In his fitful, unpleasant sleep he saw a great, groaning Gate studded with the nails that had crucified the Savior of the Christians and it was being pushed open from the other side, even as a horde of small, dark men struggled to open it from this side. He knew the answer lay on the other side of that Gate.
As the Gate budged open the slightest amount, he could hear a sound from the other side.
“Help me!” spoke the strangled voice, one he knew so well. “Help us all!”
Lovecraft awoke with a start, wild-eyed and perspiring profusely. He tried to calm himself in the broad light of day, but it was no use. That sound … that hideous, croaking sound.
It was his mother’s voice.
Finally, the point is not to exercise a kind of physical constraint on blind or even imaginary forces but to touch minds, reinvigorate them, and discipline them.
—Emile Durckheim, The Myth of Primitive Psychology
Dwight Monroe was getting worried.
The old spy sat in his office outside Washington, D.C. and scanned the dispatches. The GPS chip was still sending out its signal so he knew Angell’s location to the city block. Unfortunately, the reluctant college professor was nowhere near a city block. He was in the back of beyond.
He didn’t make the extraction rendezvous as scheduled. The helo team would try again in twenty-four hours and again twenty-four hours later, as per pre-arrangement. If Angell didn’t show up for any of these scheduled pick-ups they would have to find an alternate way to make contact. The fact that his GPS was still sending a signal was only minimally reassuring, because his location seemed to be nowhere near the western border of Iran. It was, in fact, heading in the opposite direction.
Intelligence had come in from several sources on the ground reporting a firefight at the Towers of Silence in Yazd. That had to be Angell and his team. But that was twenty-four hours ago. Since then, no one knew what had happened. Worst case scenario was an interception by the Revolutionary Guard, but if the GPS was any indication Angell was on his way in the opposite direction from Evin Prison in Teheran. In fact, he was headed for the Afghan border.
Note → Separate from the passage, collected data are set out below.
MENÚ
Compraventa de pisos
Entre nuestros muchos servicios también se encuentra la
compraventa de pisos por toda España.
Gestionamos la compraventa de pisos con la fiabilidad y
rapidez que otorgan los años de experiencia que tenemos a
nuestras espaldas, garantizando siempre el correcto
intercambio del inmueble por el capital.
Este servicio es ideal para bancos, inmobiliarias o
He had been on the sat phone with Aubrey every few hours. The exhausted agent could report nothing of substance. He had no way of
getting in touch with the agent known as Adnan. As per Adnan’s training he and his team of Kurdish rebels used burner phones and they destroyed them after every mission. If Angell was making his way towards Afghanistan it could only mean that he was travelling with Adnan. Nothing else made any sense.
To make matters more interesting there were UFO reports coming in from the Iran-Iraq border region, right in the heart of Kurdistan. Monroe felt these had to be related to the super-secret stealth helicopter being used by the SOAR team in Baghdad, which had already made two trips across the border: one to insert Angell and the second to (unsuccessfully) extract him. Iranian jets would be scrambled the next time these reports came in, of that Monroe was certain. Iran had had its share of UFO sightings, one of which—in the 1970s—resulted in a general flap among their military. There were those in Iran, however, who believed that these “sightings” were really of American spy planes and drones.